Warehouse Storage
Introduction
Statsig uses its sandbox in your warehouse to cache intermediate tables and result tables. This allows incremental reloads - not recalculating metrics for every day of the experiment on each load - and allows the use of these tables for additional ad-hoc analysis.
These tables will be stored in the sandbox schema or dataset configured for statsig. You can use this to track storage footprint and manage permissions easily.
Conventions / Usage
Tables are generally sharded by entity ID. For example, the experiment early_user_journey_acceleration
would have that identifier in its associated table names for scorecard loads. This is an easy way to look up tables for a given experiment.
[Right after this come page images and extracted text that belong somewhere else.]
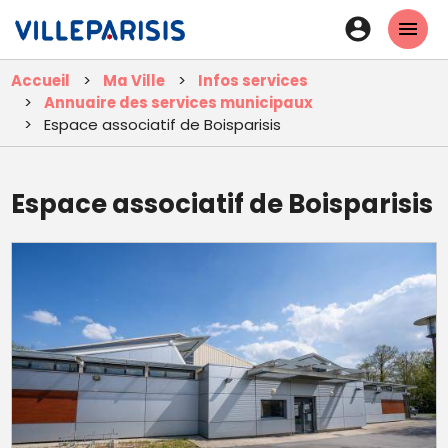
Aller
En-
au
tête
contenu
Accueil
Ma Ville
Infos services
principal
-
Annuaire des services municipaux
Connexi
Espace associatif de Boisparisis
Espace associatif de Boisparisis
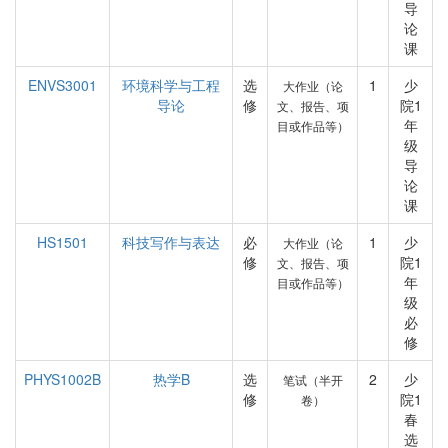
导
论
课
ENVS3001
环境科学与工程
选
1
少
大作业（论
导论
修
院1
文、报告、项
年
目或作品等）
级
导
论
课
HS1501
科技写作与表达
必
1
少
大作业（论
修
院1
文、报告、项
年
目或作品等）
级
必
修
PHYS1002B
热学B
选
2
少
笔试（半开
修
院1
卷）
春
选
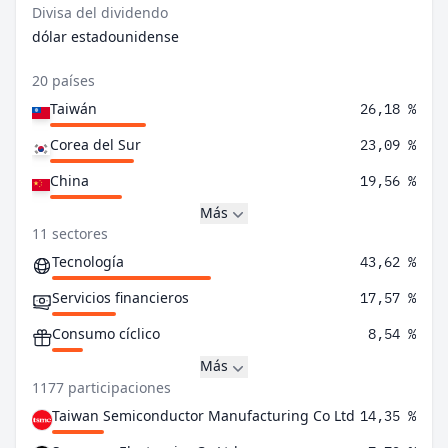
Divisa del dividendo
dólar estadounidense
20 países
Taiwán
26,18 %
Corea del Sur
23,09 %
China
19,56 %
Más
11 sectores
Tecnología
43,62 %
Servicios financieros
17,57 %
Consumo cíclico
8,54 %
Más
1177 participaciones
Taiwan Semiconductor Manufacturing Co Ltd
14,35 %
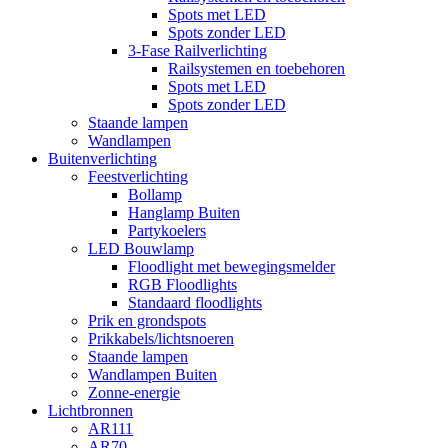
Spots met LED
Spots zonder LED
3-Fase Railverlichting
Railsystemen en toebehoren
Spots met LED
Spots zonder LED
Staande lampen
Wandlampen
Buitenverlichting
Feestverlichting
Bollamp
Hanglamp Buiten
Partykoelers
LED Bouwlamp
Floodlight met bewegingsmelder
RGB Floodlights
Standaard floodlights
Prik en grondspots
Prikkabels/lichtsnoeren
Staande lampen
Wandlampen Buiten
Zonne-energie
Lichtbronnen
AR111
AR70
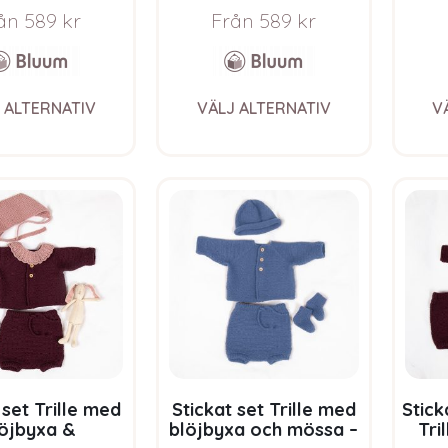
co Baby Wool
Pure Eco Baby Wool
Pur
ån
589
kr
Från
589
kr
This
This
 ALTERNATIV
VÄLJ ALTERNATIV
V
product
product
has
has
multiple
multiple
variants.
variants.
The
The
options
options
may
may
be
be
chosen
chosen
on
on
the
the
product
product
page
page
 set Trille med
Stickat set Trille med
Stick
löjbyxa &
blöjbyxa och mössa –
Tri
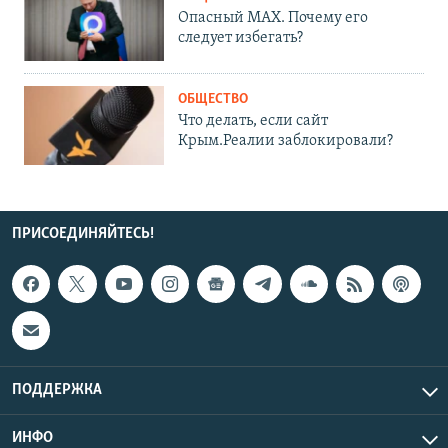
Опасный MAX. Почему его
следует избегать?
ОБЩЕСТВО
Что делать, если сайт
Крым.Реалии заблокировали?
ПРИСОЕДИНЯЙТЕСЬ!
ПОДДЕРЖКА
ИНФО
Statsig has special tables that it writes to. These can be found in metric sources or assignment sources:
- pipeline overview, where the performance statistics for the jobs Statsig runs are written
- statsig_forwarded_events, where events logged via statsig.log_event are forwarded
- statsig_forwarded_exposures, where exposures from experiments, gates, autotunes, and holdouts are sent
- statsig_forwarded_switchback_exposures, where switchback-formatted exposures are sent
- statsig_daily_results, where rendered results with statistics like p-value are sent
Some of the above have pre-set table names, and some table names are configured in data connection settings.
Many users ingest these tables as part of internal pipelines. We recommend configuring lookback windows such that mutable data does not cause issues, as data is regularly updated in the tables above, and in some cases will be backfilled up to several days in cases of data delays or repairs.
Additionally, exposures do not necessarily dedupe, since fast-forwarded exposures will duplicate records from daily exports, and statsig only holds on to 30d of history for warehouse native projects - meaning after 30 days a given unit's exposure will be "new" and re-exported.
Volume
Scorecard loads will generate a varied number of tables depending on factors like the number of metric sources accessed and the types of metrics loaded. Additionally, depending on data volumes Statsig may choose to materialize intermediate tables before or after large operations; this dramatically reduces compute cost incurred.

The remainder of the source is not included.